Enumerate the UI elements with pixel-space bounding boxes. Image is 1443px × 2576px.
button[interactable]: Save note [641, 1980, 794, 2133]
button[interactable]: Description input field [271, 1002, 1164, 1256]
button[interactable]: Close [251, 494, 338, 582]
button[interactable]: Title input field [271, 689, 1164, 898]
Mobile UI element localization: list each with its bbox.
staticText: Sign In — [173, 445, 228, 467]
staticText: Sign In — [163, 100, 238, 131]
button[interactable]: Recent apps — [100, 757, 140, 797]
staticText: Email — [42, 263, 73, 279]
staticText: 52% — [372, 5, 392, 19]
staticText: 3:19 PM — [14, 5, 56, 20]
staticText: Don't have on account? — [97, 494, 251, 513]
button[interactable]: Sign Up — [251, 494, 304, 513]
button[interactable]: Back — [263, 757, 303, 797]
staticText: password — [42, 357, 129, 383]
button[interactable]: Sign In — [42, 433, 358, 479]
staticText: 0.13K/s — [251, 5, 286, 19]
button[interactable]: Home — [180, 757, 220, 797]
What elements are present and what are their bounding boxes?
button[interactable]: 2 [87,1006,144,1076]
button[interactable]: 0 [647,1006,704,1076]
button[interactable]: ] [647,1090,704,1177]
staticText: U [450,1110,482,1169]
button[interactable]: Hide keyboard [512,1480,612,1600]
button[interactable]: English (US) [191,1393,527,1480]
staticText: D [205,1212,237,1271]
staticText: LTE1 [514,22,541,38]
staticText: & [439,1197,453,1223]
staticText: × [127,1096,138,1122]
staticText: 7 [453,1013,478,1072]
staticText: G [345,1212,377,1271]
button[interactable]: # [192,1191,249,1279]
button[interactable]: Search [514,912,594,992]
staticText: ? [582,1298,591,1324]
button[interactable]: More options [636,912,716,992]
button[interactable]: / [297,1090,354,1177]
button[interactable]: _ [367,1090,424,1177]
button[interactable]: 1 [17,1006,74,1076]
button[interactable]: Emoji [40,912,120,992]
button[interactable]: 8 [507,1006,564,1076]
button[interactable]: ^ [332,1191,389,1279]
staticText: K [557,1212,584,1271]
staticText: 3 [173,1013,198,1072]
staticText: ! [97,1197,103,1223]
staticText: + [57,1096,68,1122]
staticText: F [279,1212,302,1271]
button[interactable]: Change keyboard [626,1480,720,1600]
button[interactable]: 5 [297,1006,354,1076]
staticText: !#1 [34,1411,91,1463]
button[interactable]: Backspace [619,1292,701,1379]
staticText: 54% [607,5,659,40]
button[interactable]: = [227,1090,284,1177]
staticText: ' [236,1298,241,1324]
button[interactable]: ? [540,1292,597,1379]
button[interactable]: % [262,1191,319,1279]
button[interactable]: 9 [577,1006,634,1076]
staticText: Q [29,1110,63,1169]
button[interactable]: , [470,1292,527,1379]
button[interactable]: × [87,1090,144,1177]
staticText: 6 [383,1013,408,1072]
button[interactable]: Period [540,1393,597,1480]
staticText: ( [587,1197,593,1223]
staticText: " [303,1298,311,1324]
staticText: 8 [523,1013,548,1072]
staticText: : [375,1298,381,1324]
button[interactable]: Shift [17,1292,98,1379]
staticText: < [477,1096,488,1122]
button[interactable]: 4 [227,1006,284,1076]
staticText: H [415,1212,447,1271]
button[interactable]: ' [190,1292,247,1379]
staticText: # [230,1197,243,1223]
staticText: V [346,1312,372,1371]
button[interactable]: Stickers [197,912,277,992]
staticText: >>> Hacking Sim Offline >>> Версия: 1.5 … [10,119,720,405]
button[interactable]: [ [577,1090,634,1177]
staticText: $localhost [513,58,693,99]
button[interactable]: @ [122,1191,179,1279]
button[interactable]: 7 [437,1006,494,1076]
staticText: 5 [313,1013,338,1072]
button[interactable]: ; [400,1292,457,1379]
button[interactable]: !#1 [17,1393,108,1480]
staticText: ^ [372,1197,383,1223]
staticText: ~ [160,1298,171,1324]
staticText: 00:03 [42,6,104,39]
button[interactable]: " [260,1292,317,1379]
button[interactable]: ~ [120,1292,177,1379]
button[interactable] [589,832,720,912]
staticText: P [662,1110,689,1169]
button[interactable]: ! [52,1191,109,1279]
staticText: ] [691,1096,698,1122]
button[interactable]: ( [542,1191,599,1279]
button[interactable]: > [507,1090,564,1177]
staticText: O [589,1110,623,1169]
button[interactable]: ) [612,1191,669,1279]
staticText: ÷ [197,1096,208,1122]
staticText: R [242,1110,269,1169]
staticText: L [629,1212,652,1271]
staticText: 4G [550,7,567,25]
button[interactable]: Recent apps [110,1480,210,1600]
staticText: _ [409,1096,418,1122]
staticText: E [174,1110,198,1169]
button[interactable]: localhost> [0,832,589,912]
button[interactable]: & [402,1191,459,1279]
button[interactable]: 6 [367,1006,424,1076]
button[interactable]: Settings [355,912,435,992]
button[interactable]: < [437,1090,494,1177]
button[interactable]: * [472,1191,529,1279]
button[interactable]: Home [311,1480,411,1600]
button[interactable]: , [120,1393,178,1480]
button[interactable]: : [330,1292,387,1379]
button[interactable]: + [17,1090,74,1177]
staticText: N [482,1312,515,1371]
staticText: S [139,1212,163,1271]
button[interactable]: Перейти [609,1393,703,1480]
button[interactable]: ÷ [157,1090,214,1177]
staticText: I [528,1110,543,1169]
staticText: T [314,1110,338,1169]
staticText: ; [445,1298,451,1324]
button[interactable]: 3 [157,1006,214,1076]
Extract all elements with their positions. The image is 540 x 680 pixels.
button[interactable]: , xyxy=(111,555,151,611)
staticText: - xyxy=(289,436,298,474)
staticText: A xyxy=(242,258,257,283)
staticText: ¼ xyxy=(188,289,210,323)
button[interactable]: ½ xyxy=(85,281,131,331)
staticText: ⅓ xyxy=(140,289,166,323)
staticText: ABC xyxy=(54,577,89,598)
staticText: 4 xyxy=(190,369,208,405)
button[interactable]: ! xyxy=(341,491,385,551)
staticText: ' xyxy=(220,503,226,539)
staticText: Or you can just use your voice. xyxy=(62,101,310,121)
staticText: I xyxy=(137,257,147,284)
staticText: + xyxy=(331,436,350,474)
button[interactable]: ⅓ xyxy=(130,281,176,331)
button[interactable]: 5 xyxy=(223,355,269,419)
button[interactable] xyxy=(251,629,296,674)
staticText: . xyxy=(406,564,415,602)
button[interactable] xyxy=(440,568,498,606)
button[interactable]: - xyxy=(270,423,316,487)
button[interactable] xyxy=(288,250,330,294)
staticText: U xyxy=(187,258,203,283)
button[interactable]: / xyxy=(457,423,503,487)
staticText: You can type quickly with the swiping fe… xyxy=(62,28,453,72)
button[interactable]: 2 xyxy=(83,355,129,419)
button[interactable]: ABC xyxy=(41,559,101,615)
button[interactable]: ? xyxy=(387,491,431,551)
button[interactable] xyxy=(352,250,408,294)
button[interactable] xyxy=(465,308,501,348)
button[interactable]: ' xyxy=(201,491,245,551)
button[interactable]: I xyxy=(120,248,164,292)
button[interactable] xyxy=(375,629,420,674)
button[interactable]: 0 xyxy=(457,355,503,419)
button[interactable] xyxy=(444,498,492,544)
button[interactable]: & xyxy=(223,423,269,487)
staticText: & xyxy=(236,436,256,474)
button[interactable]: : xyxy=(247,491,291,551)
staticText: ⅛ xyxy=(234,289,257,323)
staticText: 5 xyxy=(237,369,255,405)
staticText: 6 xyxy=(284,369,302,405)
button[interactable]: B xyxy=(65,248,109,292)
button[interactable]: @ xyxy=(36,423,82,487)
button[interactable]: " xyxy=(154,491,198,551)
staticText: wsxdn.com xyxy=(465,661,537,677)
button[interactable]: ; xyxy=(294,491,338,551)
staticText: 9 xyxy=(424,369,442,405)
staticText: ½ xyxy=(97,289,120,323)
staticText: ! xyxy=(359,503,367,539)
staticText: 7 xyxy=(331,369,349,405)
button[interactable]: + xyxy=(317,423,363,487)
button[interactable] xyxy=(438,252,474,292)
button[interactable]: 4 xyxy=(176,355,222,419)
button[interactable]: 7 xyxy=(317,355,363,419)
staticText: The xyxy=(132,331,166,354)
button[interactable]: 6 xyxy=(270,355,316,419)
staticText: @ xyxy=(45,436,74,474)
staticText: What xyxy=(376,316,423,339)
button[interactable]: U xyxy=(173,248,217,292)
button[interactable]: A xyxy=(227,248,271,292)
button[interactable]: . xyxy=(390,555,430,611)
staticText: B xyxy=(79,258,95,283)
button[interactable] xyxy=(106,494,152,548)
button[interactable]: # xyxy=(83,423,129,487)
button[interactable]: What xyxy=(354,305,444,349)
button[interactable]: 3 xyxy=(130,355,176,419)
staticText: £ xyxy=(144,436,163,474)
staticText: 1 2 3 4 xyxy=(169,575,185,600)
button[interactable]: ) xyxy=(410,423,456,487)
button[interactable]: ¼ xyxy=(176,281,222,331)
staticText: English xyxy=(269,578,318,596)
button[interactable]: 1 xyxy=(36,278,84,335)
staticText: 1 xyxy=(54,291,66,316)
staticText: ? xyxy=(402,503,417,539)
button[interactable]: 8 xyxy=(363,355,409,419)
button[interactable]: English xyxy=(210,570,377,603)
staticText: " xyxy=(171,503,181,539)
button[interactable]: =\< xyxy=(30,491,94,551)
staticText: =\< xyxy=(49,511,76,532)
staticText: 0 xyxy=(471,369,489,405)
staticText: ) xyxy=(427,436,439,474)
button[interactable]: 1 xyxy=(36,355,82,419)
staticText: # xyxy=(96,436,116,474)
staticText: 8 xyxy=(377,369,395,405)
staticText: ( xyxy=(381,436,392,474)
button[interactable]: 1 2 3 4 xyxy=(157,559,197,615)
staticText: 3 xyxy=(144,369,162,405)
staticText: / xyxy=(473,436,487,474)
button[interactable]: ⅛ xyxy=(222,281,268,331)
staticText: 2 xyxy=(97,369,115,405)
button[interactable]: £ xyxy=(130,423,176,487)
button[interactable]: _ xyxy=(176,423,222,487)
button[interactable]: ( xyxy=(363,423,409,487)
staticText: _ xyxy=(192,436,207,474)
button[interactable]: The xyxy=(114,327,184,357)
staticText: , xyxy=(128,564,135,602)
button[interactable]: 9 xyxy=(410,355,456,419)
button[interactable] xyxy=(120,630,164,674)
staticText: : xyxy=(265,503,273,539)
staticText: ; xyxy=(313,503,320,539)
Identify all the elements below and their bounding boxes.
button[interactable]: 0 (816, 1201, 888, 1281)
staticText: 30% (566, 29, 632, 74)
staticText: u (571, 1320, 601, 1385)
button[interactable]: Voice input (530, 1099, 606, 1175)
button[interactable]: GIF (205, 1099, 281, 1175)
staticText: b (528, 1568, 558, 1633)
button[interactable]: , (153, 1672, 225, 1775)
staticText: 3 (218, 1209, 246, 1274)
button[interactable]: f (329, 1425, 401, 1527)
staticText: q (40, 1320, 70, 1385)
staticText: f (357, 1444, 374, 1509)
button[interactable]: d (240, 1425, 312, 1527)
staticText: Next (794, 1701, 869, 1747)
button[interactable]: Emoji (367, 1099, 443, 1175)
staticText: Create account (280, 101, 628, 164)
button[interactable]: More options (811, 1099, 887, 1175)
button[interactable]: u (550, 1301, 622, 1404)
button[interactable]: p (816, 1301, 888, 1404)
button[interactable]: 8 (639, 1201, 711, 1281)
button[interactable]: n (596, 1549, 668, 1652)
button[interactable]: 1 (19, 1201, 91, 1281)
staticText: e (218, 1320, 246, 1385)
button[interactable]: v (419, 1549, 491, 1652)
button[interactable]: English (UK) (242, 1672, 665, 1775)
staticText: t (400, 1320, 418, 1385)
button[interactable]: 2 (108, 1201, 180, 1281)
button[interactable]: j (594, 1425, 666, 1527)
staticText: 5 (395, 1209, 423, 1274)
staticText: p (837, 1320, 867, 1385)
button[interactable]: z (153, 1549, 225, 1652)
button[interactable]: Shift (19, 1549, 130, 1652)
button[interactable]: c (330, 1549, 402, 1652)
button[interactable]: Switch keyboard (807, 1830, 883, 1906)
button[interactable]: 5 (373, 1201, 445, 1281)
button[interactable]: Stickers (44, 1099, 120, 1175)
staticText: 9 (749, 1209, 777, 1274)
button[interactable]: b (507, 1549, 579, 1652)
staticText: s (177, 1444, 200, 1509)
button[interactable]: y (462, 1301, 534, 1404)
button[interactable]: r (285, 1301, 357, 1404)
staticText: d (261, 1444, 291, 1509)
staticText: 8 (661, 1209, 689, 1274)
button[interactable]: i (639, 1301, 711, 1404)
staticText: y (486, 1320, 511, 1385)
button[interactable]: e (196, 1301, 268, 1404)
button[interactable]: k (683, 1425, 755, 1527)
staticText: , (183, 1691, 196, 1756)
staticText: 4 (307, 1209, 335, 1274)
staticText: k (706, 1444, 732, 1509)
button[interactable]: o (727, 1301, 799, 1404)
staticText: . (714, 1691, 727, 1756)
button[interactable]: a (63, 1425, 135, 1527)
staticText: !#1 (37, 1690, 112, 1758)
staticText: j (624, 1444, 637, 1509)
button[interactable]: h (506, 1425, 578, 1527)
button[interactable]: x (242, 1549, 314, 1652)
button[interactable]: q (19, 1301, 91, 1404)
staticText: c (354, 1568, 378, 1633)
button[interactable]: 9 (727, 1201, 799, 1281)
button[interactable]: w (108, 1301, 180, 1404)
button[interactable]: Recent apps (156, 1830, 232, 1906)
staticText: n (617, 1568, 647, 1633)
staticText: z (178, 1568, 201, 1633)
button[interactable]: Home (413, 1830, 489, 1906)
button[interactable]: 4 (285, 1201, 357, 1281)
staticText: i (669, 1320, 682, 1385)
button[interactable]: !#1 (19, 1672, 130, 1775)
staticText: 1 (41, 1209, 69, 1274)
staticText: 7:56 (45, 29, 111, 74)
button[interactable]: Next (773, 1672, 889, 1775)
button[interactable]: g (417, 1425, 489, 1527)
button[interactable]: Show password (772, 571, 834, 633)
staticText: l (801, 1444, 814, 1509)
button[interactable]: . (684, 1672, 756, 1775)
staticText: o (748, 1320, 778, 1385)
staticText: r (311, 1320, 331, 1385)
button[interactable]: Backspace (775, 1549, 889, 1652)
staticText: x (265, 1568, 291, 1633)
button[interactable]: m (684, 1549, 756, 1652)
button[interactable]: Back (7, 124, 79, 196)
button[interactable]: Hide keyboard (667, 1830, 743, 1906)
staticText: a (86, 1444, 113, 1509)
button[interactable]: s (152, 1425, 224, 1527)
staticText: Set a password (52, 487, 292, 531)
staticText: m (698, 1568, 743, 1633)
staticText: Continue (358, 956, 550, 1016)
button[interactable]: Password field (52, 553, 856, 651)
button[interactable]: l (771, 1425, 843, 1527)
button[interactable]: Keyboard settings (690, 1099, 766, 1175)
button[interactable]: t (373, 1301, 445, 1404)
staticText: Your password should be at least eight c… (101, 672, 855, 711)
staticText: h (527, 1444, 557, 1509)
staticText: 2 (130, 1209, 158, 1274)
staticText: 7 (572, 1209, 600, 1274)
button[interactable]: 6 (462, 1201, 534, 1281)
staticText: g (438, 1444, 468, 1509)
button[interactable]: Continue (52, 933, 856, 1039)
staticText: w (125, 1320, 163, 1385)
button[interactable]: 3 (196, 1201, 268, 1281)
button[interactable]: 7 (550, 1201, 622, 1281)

● **EXERCISE DESCRIPTION**:
If a line of the listing contains "with", count it; state the final number and nothing more.

● **TASK OUTPUT**:
4